Sunday, March 25, 2012

Being Jesus in Nashville

Author and former pastor Jim Palmer should be dead. Over the course of a year that included two near-death experiences, as Palmer set out to disentangle Jesus from the religious machinery of Christianity, he discovered a profound and unexpected answer to the question on his mind: "What would Jesus do? " Exploring what it really means to "be Jesus" in his hometown of Nashville, Tennessee, Palmer learns that Jesus was special not because he was more divine than the rest of us, but because he was courageously more human than most. Unfortunately, this realization crystallized for him while he was hanging upside down in his overturned car, expecting to die. When Palmer was miraculously pulled from the wreckage alive, he emerged with a new courage to embrace his life as never before. In Being Jesus in Nashville, Palmer shares his personal stories, ideas, concepts, and an innovative approach to humanity as he learns that being Jesus means seeing people as they truly are; letting it happen, not making it happen; being at peace, whatever happens; putting no limitations on God; living without separation from God; following your own path; living as everyone's neighbor. With spiritual insight and refreshing theological glimpses, Palmer shares how he traded in his Christianity for Jesus and how this brought him closer to God.

Wednesday, February 1, 2012

What IS Prayer?

"{…} (Many) do not directly believe in the power of prayer but rather believe in the OTHER’S belief in its power. This may seem ridiculous, and indeed when put like this, it is. However, in many respects this is the kind of behavior we all engage at some level. For instance, we can easily imagine a conversation between two people in which they agreed wholeheartedly that working all the hours God sends in order to make money to buy more goods is detrimental to our mental health and not worth the effort. Yet it is also easy to imagine that, after the conversation, these two people act as if they DID believe that working all the hours God sends to buy more goods is worth the effort. While the people do not consciously believe that this activity gives satisfaction and happiness, they act as if they believe it. Karl Marx called this activity of disbelieving in ones mind while believing in ones activities 'fetishism'. The fetish is any object that we know is not magical or special in any way, yet is treated as though it were special and magical.

In as sense, one can say that while individuals do not believe that working crazy hours for extra money in order to buy more goods will bring happiness, they have vicariously put their trust in another's belief that it does. So who is this "other" that believes on our behalf? It is, of course, not literally another person or group of people, but rather it can be described as the values expressed in the context we inhabit (the ads we watch, the books we read, etc.) While we may disavow these values intellectually, they continue to seep into our lives. While the message can be disbelieved and even ridiculed at a conscious level, it simultaneously commands our obedience at the level of our action. It is only as we change our context that we can effectively change our social existence.

Hence, the various religious practices employed over the millennia are not primarily designed to change how we think about the world, but rather, at their best, they are designed to change how we engage with the world. By developing a culture of spiritual rituals that reflect our beliefs, this new context begins to change how we operate in the world. Thus, it brings our beliefs and practices into closer alignment. We may believe very strongly in certain values, but is only as we inhabit an environment that encourages those values, an environment that also “believes” in those values, that we are able to engage in lasting change.
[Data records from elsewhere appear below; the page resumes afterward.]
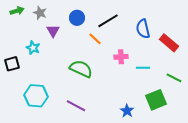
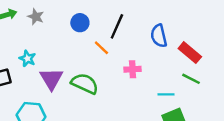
black line: (108, 21) -> (117, 26), turned -35
purple triangle: (53, 31) -> (51, 79), moved, size x1.5
cyan line: (143, 68) -> (166, 94), moved
green line: (174, 78) -> (191, 79), moved

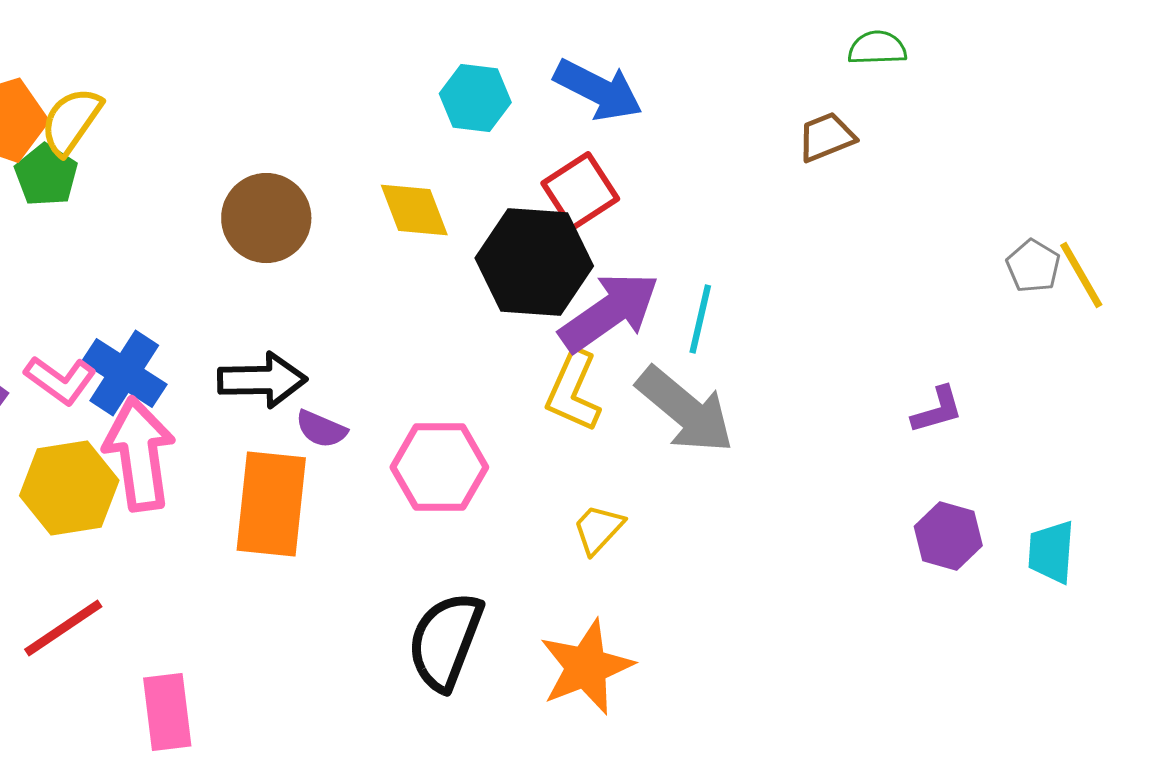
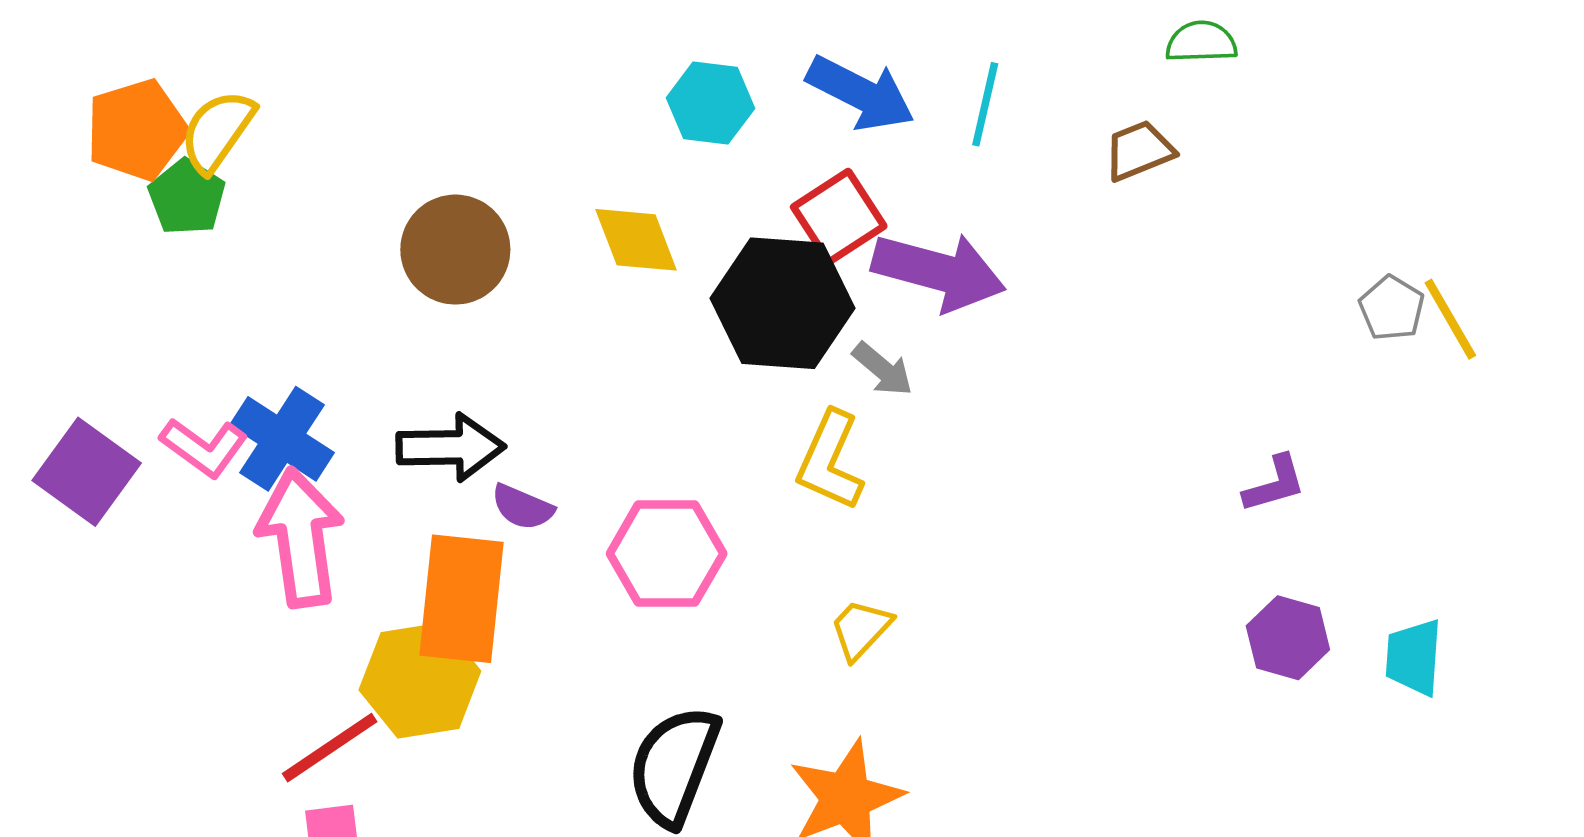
purple arrow: (609, 312) -> (939, 272), moved, turned 50
cyan line: (700, 319) -> (985, 104), moved
gray arrow: (685, 410) -> (883, 369), moved, size x0.5
yellow hexagon: (69, 488) -> (420, 680), moved
red line: (63, 628) -> (330, 748), moved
Concretely speaking, then, when it comes to undermining something like the superstitious belief that a certain prayer can bring wealth and healing, the primary problem does not necessarily rest in convincing the person that this view is silly; that the words are only words and not some kind of magical formula that compels God to act. The chances are that the person will readily agree with this assessment. One needs to go further and convince that person's religious structure of the fact."